Каждый привлекает внимание. Каждый индивидуальность.
...Атака накатывается на ворота соперника, вырываюсь вперед - вот оно, мгновение, которого нельзя упустить. Все решит доля секунды, надо бить по воротам тотчас!
Я без мяча, но точно знаю, сейчас он будет у моей ноги: щуплый юркий Тимофеич сделает точнейший пас, и я пробью!
Счастье, что мне довелось играть рядом с Николаем Тимофеевичем Дементьевым, братом легендарного Пеки. Ему я обязан многими своими голами и становлением как игрока.
У братьев была разная манера игры. Оба неповторимы и оба талантливы.
Николай - левый полусредний нападающий. В Спартак пришел в тридцать лет и играл до тридцати восьми за счет своего исключительно профессионального отношения к футболу.
Выступал прежде за ленинградское Динамо, за московское, но считал себя спартаковцем, настолько сродни стал ему этот клуб.
Хотя возрастная разница между нами была большой - около одиннадцати лет, - взаимопонимание в игре пришло очень быстро. Как только он брал мяч под контроль и я начинал предлагать себя, открываться - тут же получал пас. В мгновение. Тимофеич не был жаден на передачи.
Иной раз мог сам поразить ворота, находясь в выгодной ситуации. Ему кричат: Коля, Тимофеич, бей! - а он неожиданно отдает мяч.
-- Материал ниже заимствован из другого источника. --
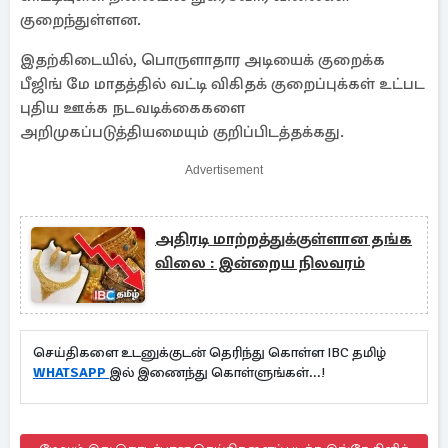
குறைந்துள்ளன.
இதற்கிடையில், பொருளாதார அடியைக் குறைக்க
பீஜிங் மே மாதத்தில் வட்டி விகிதக் குறைப்புக்கள் உட்பட
புதிய ஊக்க நடவடிக்கைகளை
அறிமுகப்படுத்தியமையும் குறிப்பிடத்தக்கது.
Advertisement
அதிரடி மாற்றத்துக்குள்ளான தங்க
விலை : இன்றைய நிலவரம்
செய்திகளை உடனுக்குடன் தெரிந்து கொள்ள IBC தமிழ்
WHATSAPP
இல் இணைந்து கொள்ளுங்கள்...!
В перерыве или после матча говоришь ему: Коля, что же ты?
Мог ведь и сам забить! - Да ладно, ничего, нормально...
Отличался колоссальной работоспособностью. Не останавливался ни на секунду, участвовал в обороне, тут же переключался в нападение и посылал своих партнеров вперед.
Тимофеич был невероятно аккуратен. Казалось, что аккуратностью он подчерчивает свое уважение к футболу. Всегда начищенные до блеска бутсы, свежая майка, выглаженные трусы. Так выходил на любую тренировку, а после тренировки сразу же стирал свою форму, сушил, наглаживал.
И мы невольно подтягивались рядом с ним, стыдно было не следовать примеру.
Он казался таким же молодым, как большинство из нас. Держался со всеми просто, на равных. От него во многом шла обстановка доброжелательности, спаянности, дружбы, которая складывалась в команде, и эта спаянность переносилась на поле.
Человек почти всегда един в игре и в жизни.
Все знали, Дементьев - настоящий товарищ и удивительный семьянин. Дом для него был всем, даже футбольные вопросы решал на семейном совете.